It is notable that 2 of the described patients did not present with the classic prodrome of fever, malaise, myalgia, or lymphadenopathy. Mpox has historically presented with more robust lymphadenopathy in comparison with smallpox7 ; however, many adults with mpox during the 2022 outbreak presented without a prodrome, including a lack of lymphadenopathy. In our 2 cases with known modes of transmission, the patients developed lesions soon after exposure, likely at the site of inoculation, which quickly progressed to involve multiple body sites.

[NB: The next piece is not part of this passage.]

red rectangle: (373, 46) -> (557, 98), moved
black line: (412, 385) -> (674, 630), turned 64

These cases followed the classic progression of lesions, which typically progress over a period of 2-to-3 weeks, from macules to papules, then pustules with umbilication before crusting and finally healing.8  However, in the 2022 outbreak, it was observed that many patients present with only a single lesion in the genital region, which may then spread to other body sites,8  or may present with a rash consisting of lesions at different stages even in the same anatomic location, in contrast to classic descriptions of all lesions progressing uniformly.

It should be noted that mpox cases among children and adolescents in the United States occurred disproportionately among Hispanic and Black children, highlighting disparities in health care and the need to ensure equitable and timely access.12 

Testing for Orthopoxvirus or MPXV DNA should be performed by vigorously swabbing the surface of lesions using a synthetic swab.9  Because of the possibility of false positive results, it is advised that testing should be performed only with high suspicion of mpox infection, either because of epidemiologic risk factors (such as known exposure) or clinical presentation with prodrome and/or typical rash/lesions.15,16  Providers should consider retesting in cases of suspected false positive results.

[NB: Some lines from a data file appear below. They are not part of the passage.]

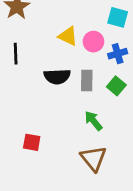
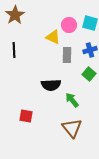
pink circle: (93, 42) -> (69, 25), moved
black semicircle: (57, 76) -> (51, 85), moved
gray rectangle: (87, 81) -> (67, 55), moved

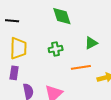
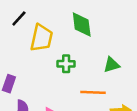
black line: (12, 21) -> (19, 19), turned -64
yellow trapezoid: (18, 48) -> (41, 38), moved

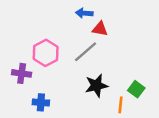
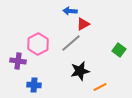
red triangle: (100, 29) -> (83, 24), turned -40
green square: (136, 89) -> (119, 50), moved
orange line: (121, 105) -> (100, 87), turned 56

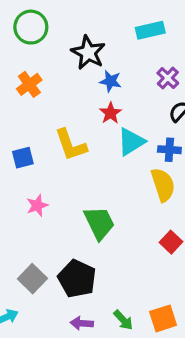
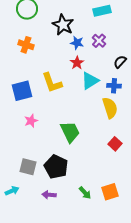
purple cross: (168, 78) -> (99, 41), moved
orange cross: (29, 84) -> (26, 45), turned -35
blue square: (23, 158) -> (22, 91), size x1.5
gray square: (32, 279) -> (28, 167), turned -30
purple arrow: (82, 323) -> (49, 195), moved

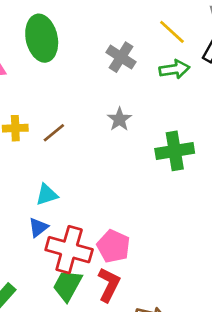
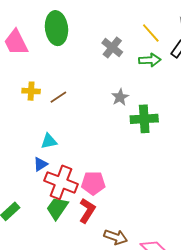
gray star: (119, 119) -> (120, 97), moved
pink pentagon: (113, 246) -> (93, 183), turned -30

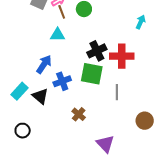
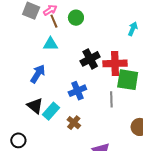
green square: (92, 74) -> (128, 80), moved
blue cross: (62, 81) -> (77, 91), moved
cyan rectangle: (19, 91) -> (51, 111), moved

Supportive care is the mainstay of mpox treatment. However, for patients who present with or who are at risk for severe disease (eg, immunocompromised individuals or children, especially those aged <1 year), as well as those at risk for complications from infection involving sensitive anatomic areas (eg, eyes), antiviral therapy should be considered. Tecovirimat, a novel antiviral that targets a viral envelope protein (VP37) specific to Orthopoxviruses, is US Food and Drug Administration (FDA) approved for the treatment of smallpox via the animal rule.17  Given this method of approval, there are limited safety data and no human clinical trial data for this drug. Tecovirimat is currently available only through a CDC-held EA-IND; however, clinical trials are ongoing. This drug appears to be well tolerated, with the most common side effects being headache and nausea.18  Currently, weight-based dosing recommendations for children in the EA-IND are based on pharmacokinetic simulations, and no formal safety data have been obtained.19  In our cases, tecovirimat was prescribed per these CDC guidelines, was well tolerated by all 3 children including 1 infant. Although all showed clinical improvement, it is unclear to what degree tecovirimat contributed to disease resolution, given that the drug was prescribed relatively late in the illness course for all 3 cases. There are ongoing studies to evaluate its efficacy and impact.20 

Additional medical countermeasures that may have activity against Orthopoxviruses are reserved for more severe cases. These include vaccinia immunoglobulin, as well as cidofovir and brincidofovir, which is also available only via an FDA-held EA-IND.

Currently, 2 live vaccinia vaccines are available for mpox prevention and postexposure prophylaxis. ACAM2000 is a live vaccinia virus vaccine; however, because it is replication-competent, it is not indicated for individuals aged <12 months, nor for those who are immunocompromised. Given that live virus is detectable at the site of the inoculation and can be transmitted via direct contact, its use has been avoided during the 2022 mpox outbreak. The MVA-BN is a live virus vaccine based on an attenuated nonreplicating Orthopoxvirus strain and has been widely used as a vaccine for mpox during this outbreak. An emergency use authorization expanded the availability of MVA-BN to pediatric patients aged <18 years. The CDC recommends vaccination for both preexposure prophylaxis, as well as postexposure prophylaxis (PEP); eligible persons include anyone who has multiple sex partners or known mpox exposure within the last 14 days.21  The vaccine should be offered to patients as soon as possible after known exposure, but may be effective when administered up to 14 days after exposure. In several of the cases we described, patients’ family members (including parents and siblings) received postexposure prophylaxis vaccinations; however, in at least 1 case, a parent went on to develop infection, likely because of prolonged exposure before vaccination. Prevention efforts for adolescents at risk for acquiring mpox (particularly those who identify as men who have sex with men), as well as children and families, should include education around signs and symptoms of disease and routes of transmission, as well as promotion of vaccines for preexposure prophylaxis.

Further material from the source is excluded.